Review by kev rowland
4 stars Originally formed in 2008 by Tony Levin (Chapman Stick, vocals), Pat Mastelotto (drums) and Michael Bernier (Chapman Stick, vocals) (hence the band name), the line-up changed in 2010 with the departure of Bernier and the addition of Markus Reuter (touch guitars, vocals). This 2016 album was their fifth studio album, and comprises songs that were specially composed for the purpose, as opposed to ones that they had worked through on the road. I must confess that the first time I played this I really wasn't too sure, as although the musicality on display is of course of the very highest order, I felt the songs were contrived and not allowed to expand to their full potential, while the vocals weren't doing anything for me at all.

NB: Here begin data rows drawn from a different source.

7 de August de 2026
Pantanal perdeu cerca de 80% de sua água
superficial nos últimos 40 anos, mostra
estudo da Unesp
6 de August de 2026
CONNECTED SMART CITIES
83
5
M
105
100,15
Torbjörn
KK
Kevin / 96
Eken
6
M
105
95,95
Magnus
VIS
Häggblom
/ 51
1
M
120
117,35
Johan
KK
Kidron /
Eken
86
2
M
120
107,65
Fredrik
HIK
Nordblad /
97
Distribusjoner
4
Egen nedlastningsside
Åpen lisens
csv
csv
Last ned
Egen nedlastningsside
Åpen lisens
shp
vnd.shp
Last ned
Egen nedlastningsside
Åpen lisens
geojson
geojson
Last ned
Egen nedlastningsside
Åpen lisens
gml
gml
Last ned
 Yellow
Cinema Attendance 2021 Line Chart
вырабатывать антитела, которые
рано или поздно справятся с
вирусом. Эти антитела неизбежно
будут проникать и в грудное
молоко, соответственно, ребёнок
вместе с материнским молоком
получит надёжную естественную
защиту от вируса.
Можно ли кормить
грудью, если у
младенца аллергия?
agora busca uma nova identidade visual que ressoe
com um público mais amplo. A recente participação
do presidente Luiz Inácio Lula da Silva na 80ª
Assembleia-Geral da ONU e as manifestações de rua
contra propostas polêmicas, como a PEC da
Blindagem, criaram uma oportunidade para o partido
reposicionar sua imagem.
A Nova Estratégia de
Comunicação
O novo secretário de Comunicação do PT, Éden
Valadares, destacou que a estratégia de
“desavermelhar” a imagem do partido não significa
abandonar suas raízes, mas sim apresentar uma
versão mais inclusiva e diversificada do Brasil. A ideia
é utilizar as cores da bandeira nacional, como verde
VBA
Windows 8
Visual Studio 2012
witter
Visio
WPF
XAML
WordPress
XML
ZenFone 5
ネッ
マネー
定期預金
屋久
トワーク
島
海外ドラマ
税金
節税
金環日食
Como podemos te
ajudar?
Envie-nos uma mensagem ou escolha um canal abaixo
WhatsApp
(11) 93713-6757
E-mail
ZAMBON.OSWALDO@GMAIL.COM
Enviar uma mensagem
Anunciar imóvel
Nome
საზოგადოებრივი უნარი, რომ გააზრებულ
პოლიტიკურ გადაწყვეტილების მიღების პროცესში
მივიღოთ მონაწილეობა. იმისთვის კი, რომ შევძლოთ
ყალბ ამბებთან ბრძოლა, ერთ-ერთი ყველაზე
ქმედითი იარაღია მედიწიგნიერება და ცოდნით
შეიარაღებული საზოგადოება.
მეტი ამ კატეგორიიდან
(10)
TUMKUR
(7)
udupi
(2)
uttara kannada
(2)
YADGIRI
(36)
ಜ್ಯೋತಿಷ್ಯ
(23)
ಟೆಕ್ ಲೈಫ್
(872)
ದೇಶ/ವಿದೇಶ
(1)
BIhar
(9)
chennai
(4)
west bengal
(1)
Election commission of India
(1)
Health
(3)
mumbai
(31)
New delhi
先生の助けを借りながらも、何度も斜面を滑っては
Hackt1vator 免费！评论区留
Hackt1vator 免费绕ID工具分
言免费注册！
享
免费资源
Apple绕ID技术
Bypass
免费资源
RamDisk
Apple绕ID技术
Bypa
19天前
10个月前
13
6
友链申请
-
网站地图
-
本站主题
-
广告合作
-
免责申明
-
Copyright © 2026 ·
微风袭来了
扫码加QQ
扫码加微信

But, as is often the case with music of worth, the more I played this the more it grew on me, until I found that my views were quite at odds with what I thought initially. I'm not even sure how quite to describe this to someone who hasn't come across them prior to this, as Pat and Tony are often taking the lead, with Markus providing additional tonal elements which often don't even sound as if they are coming from a guitar at all. Pat seems to have been at the top of the drumming game forever, while Tony is recognised as the world expert in the Chapman Stick, and they have been playing together in King Crimson for more than twenty years. This joined experience means that they know exactly what each other is going to do, where they are going to move, so it is no surprise that they fit together seamlessly. Then there is Markus, who adds additional tonal colour to everything that is taking place: I'm not sure how he always finds room among Tony's double-handed 12-string attack, but find room he does, creating a sonic assault that brings everything together.

Instrumentals like 'Schattenhaft' are simply stunning, while 'Plutonium' is a wonderful little song that is bound to bring a smile to any proghead. As I write this Stick Men are touring South America, and I just wish they would make the little trip over to Australia and New Zealand, as I would be great to see them play. There is a song on here called 'Leonardo', and there can't be many bands who dedicate a number to their manager, but richly deserved as Leonardo Pavkovic must be one of the hardest working people in the business and remains one of the nicest. This is an album that demands repeated playing, but more than repays the effort.